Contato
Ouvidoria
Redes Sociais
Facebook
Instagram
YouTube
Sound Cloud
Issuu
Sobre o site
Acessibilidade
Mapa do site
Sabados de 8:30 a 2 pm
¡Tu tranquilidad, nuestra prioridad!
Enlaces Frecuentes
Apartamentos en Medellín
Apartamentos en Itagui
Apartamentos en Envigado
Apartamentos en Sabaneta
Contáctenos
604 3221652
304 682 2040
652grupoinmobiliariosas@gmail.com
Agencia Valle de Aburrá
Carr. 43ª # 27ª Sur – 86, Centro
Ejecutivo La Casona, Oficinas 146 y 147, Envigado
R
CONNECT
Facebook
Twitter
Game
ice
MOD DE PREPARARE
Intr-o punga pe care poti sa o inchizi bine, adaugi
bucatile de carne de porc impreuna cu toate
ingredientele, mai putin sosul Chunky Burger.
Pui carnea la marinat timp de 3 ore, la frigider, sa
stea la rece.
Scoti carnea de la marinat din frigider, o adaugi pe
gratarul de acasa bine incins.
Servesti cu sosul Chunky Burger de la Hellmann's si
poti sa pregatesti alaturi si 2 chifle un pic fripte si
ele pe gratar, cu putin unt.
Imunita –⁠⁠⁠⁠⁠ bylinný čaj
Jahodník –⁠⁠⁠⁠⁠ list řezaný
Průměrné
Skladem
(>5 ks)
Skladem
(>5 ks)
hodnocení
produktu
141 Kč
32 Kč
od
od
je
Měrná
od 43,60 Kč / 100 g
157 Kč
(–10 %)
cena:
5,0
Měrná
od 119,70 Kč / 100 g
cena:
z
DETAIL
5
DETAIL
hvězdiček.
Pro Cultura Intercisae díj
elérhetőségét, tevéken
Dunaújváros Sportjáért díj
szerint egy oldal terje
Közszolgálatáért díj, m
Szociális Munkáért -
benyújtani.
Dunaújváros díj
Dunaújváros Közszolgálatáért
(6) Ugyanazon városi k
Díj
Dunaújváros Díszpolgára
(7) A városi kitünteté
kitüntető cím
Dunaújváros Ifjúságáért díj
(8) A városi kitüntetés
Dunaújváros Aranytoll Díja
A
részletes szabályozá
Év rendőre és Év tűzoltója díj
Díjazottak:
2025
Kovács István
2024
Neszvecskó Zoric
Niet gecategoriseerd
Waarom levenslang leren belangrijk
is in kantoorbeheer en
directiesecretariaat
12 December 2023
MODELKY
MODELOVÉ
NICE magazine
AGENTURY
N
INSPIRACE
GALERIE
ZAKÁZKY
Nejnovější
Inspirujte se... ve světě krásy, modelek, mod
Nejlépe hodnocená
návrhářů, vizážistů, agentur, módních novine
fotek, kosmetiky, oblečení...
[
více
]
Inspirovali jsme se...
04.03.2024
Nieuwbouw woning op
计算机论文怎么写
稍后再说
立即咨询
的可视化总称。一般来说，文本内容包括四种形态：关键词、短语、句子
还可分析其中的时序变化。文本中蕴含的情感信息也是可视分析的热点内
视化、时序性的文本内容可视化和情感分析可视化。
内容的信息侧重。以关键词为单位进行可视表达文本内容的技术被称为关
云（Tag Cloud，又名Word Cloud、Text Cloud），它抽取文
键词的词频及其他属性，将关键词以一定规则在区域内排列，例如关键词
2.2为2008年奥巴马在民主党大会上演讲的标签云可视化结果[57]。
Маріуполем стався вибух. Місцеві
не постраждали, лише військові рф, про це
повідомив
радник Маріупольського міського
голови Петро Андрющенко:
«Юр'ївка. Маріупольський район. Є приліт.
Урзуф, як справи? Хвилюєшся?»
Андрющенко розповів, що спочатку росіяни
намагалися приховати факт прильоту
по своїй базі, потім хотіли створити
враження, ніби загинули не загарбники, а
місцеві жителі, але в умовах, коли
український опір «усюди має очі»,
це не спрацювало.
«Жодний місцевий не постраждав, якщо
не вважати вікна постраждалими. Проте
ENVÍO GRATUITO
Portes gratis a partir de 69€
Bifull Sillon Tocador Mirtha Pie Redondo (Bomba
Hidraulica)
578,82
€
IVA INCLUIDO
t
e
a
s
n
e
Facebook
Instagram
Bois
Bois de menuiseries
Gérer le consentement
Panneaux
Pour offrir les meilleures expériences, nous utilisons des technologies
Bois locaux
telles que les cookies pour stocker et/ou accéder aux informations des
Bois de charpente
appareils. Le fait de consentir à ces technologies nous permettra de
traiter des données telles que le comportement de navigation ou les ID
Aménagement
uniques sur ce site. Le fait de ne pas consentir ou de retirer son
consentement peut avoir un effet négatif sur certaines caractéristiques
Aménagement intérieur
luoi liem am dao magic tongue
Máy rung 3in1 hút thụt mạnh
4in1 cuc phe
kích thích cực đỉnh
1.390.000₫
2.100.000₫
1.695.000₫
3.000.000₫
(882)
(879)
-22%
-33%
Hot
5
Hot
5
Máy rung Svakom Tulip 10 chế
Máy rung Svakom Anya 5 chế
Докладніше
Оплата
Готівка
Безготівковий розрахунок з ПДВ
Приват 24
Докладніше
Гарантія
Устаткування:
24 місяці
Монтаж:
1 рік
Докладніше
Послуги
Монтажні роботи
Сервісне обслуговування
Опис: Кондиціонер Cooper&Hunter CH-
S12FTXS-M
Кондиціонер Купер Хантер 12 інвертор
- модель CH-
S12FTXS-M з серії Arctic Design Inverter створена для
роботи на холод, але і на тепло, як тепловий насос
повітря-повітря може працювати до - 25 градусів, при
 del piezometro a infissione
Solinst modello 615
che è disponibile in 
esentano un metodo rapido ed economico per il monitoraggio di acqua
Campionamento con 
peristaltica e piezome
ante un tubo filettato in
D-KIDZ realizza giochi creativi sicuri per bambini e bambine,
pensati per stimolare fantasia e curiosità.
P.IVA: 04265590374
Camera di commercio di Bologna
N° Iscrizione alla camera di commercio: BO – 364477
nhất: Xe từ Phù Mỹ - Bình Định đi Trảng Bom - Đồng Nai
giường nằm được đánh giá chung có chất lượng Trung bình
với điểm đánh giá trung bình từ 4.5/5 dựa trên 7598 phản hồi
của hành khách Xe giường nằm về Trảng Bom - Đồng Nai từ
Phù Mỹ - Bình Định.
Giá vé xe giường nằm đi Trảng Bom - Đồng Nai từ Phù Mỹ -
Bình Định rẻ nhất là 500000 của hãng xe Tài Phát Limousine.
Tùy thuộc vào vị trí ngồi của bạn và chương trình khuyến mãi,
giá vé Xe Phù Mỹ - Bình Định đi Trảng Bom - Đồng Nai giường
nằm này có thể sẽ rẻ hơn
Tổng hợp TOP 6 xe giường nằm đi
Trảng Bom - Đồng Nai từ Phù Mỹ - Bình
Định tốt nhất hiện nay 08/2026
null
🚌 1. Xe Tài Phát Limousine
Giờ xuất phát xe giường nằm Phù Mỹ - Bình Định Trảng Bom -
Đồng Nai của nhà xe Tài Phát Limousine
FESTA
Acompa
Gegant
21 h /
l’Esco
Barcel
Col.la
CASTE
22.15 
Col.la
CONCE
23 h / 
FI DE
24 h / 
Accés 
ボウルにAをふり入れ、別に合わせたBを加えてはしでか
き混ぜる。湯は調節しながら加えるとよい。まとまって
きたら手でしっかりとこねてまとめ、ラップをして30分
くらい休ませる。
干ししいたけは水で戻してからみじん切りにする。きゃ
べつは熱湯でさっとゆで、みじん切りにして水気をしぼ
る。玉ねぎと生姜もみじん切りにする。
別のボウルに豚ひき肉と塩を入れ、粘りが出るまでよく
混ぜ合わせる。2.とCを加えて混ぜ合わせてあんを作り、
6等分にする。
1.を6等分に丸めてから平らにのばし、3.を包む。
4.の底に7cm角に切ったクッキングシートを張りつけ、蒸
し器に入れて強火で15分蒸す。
═══
— Exercise aim —
If a line of the entries holds the word "commercio", copy it out.

— Written response —
Camera di commercio di Bologna
N° Iscrizione alla camera di commercio: BO – 364477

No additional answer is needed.